I was crouched beside her in the courtyard. Agnes was crumpled on her side, her cheek pressed against ground. There was blood in her blond hair. I didn’t try to move her. I knew you weren’t supposed to do that.
By the time the EMTs rushed toward us, a small crowd had gathered, but everyone else hung back.
I rode with her in the ambulance.
I answered their questions as best as I could.
We were playing Truth or Dare.
She fell.
No one had to tell me that Agnes had suffered a brain injury, lapsed into a coma. No one had to tell me that she’d never be the same. No one had to point out that Jonah wouldn’t want her like this. I’d known it, felt it in my belly the instant I heard that sound—crack.
It wasn’t until Agnes’s parents showed up and the police came that they asked whether I’d pushed her. I said no. Of course I said no. I said I wouldn’t have, couldn’t have done that.
Agnes’s parents didn’t believe me.
They didn’t ask whether I wondered about pushing her.
Not a push, not really. Just a little tap.
The answer would have been no, I didn’t wonder. I heard a voice whisper in my ear.
Just to see what would happen.
It sounds like Lucy’s voice: deep and hoarse from years of vomiting.
But I didn’t know Lucy then.
The voice I heard that night can’t have been Lucy’s.
I open my eyes. “What happened to the girl, Lucy? Rhiannon, the one you pushed?”
Lucy doesn’t answer. Her knee isn’t jutting into my side anymore. Was I so lost in my own thoughts that I didn’t feel her get up and go back to her own bed? I reach my arms out, trying to find her.

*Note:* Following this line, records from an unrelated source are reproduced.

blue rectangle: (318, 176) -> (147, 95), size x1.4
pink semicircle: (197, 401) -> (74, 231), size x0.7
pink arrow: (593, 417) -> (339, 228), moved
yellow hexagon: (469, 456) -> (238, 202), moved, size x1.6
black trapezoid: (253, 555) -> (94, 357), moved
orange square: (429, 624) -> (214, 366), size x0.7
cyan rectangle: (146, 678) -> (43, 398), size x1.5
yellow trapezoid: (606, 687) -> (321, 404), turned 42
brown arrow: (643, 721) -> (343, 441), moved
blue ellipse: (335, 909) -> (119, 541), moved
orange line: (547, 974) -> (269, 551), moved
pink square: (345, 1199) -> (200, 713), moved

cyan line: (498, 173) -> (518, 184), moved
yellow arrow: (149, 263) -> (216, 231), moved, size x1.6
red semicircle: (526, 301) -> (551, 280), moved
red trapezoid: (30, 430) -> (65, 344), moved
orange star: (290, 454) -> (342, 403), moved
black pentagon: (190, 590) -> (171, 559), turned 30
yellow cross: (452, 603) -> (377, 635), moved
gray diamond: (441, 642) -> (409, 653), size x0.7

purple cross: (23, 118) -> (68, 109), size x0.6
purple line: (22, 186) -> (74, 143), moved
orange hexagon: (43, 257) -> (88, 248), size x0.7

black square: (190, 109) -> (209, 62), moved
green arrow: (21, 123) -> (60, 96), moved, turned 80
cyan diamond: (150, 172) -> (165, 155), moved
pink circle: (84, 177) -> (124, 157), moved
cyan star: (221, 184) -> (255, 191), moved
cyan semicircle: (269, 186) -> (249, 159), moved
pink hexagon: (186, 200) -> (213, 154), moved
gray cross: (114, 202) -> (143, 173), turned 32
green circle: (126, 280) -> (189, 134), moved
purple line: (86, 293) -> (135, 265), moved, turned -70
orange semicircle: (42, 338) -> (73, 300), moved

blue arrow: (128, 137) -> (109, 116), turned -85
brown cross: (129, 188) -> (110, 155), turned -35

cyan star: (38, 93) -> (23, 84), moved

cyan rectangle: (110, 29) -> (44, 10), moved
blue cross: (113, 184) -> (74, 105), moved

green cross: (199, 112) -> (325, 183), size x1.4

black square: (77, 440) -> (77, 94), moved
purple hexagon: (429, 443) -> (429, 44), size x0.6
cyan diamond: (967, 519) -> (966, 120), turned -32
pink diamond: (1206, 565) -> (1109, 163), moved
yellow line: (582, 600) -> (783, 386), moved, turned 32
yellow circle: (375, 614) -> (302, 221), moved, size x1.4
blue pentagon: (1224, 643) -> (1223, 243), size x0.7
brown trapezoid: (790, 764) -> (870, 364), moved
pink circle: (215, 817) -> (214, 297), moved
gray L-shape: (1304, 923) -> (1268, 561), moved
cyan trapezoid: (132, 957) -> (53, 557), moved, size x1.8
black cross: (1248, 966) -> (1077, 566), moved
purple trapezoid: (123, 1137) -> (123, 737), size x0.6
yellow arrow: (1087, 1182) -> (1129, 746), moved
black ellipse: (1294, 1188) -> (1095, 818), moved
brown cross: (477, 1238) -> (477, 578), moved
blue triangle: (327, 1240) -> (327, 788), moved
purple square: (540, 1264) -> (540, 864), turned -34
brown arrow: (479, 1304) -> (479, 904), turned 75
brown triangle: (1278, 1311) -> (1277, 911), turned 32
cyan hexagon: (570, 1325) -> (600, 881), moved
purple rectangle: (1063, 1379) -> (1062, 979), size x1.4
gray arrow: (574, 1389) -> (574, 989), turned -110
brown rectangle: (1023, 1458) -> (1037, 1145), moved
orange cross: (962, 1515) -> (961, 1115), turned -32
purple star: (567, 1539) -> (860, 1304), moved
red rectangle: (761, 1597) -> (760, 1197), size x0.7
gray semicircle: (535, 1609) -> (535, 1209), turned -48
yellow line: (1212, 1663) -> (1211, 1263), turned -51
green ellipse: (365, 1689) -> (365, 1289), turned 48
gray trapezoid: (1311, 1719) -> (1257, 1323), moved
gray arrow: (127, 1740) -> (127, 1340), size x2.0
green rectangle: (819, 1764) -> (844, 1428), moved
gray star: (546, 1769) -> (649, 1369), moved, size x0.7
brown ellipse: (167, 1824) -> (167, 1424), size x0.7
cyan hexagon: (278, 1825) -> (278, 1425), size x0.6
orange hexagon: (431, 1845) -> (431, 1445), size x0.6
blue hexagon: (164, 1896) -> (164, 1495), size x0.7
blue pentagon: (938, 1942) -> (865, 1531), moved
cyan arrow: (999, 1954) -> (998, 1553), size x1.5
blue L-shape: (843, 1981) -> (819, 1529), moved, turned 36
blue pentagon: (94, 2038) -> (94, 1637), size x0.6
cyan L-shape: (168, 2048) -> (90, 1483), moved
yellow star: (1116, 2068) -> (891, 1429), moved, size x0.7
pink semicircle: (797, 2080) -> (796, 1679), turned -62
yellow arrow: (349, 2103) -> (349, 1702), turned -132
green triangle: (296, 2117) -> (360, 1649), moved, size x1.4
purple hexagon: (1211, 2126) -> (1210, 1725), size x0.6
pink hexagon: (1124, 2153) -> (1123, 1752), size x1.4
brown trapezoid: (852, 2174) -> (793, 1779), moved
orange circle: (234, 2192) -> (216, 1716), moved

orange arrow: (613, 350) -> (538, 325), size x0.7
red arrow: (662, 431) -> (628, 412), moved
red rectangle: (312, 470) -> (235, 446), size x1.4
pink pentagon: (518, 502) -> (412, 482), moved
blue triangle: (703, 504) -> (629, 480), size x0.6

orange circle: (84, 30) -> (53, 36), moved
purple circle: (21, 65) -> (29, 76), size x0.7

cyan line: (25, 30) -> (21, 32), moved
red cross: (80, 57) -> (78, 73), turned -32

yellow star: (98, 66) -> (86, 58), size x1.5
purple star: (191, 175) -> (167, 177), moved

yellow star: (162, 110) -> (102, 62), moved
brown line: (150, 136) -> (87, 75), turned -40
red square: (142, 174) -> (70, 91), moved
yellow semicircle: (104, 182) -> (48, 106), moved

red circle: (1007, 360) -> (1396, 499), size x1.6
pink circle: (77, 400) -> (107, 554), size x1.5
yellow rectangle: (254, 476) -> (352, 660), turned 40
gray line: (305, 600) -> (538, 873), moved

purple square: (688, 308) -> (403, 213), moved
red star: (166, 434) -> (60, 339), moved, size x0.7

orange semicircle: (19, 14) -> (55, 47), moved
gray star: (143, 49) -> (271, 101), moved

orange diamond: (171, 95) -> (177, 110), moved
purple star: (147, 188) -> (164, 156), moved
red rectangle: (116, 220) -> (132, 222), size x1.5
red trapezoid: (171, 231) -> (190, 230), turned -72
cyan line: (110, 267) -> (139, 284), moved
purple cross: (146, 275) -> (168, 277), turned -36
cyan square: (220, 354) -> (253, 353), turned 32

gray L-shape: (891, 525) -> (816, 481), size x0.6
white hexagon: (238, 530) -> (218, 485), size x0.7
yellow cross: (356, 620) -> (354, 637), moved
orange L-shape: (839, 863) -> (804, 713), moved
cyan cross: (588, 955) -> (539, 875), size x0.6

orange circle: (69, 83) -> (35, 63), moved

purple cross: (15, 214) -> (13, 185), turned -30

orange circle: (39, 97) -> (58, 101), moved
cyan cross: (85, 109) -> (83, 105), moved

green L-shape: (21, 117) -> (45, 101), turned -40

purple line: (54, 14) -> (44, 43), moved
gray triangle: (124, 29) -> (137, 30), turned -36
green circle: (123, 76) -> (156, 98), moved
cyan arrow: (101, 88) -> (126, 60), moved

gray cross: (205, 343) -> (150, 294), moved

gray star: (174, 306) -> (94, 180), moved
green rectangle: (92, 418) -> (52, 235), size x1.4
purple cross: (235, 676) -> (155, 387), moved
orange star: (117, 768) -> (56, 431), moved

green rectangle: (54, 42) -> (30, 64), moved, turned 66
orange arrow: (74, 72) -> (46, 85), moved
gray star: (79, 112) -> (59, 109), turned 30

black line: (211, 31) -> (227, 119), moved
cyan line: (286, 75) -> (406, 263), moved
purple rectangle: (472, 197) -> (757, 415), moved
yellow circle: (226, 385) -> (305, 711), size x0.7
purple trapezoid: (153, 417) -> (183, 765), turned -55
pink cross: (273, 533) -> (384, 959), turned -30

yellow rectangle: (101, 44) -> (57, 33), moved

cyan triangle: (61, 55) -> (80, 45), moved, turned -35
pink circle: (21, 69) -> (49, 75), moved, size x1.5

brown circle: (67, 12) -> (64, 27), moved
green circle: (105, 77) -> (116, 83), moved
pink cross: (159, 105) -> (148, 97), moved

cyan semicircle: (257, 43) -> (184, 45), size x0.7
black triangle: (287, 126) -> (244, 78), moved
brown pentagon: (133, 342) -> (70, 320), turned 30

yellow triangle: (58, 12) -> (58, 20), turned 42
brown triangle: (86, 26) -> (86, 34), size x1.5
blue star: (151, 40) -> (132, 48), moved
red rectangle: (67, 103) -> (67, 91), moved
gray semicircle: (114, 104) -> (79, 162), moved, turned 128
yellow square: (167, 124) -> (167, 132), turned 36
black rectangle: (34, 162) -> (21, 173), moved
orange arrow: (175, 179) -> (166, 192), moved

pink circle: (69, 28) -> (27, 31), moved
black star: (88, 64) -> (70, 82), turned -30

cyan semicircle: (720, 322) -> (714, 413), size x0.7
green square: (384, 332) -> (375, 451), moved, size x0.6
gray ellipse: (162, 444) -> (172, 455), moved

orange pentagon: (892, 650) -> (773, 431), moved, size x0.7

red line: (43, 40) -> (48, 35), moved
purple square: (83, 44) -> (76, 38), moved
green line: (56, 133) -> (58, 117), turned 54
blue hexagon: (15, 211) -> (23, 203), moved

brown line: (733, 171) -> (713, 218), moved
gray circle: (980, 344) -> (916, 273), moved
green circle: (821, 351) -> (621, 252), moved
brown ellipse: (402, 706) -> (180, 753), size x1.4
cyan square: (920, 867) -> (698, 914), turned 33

“Lucy?” I say again, louder this time, even though there’s no need to raise my voice in this tiny room. We can hear each other’s whispers even when we’re in our own beds.
I get up and cross the room. It’s so dark that I can’t see Lucy’s bed. I hold my hands out in front of me like I’m Frankenstein’s monster. I shout Lucy’s name. I run my hands along the wall, my fingertips sliding over the nooks and divots of the cheap brick. I lean my head against the window’s cold glass to make sure it hasn’t opened, that Lucy couldn’t have slipped outside. I drop to my knees and crawl on the floor, knock over the pile of romance novels, hit my head on the side of my bed, and then crawl beneath it, groping in the darkness, trying to find where my roommate is hiding. I scream for someone to turn on the lights.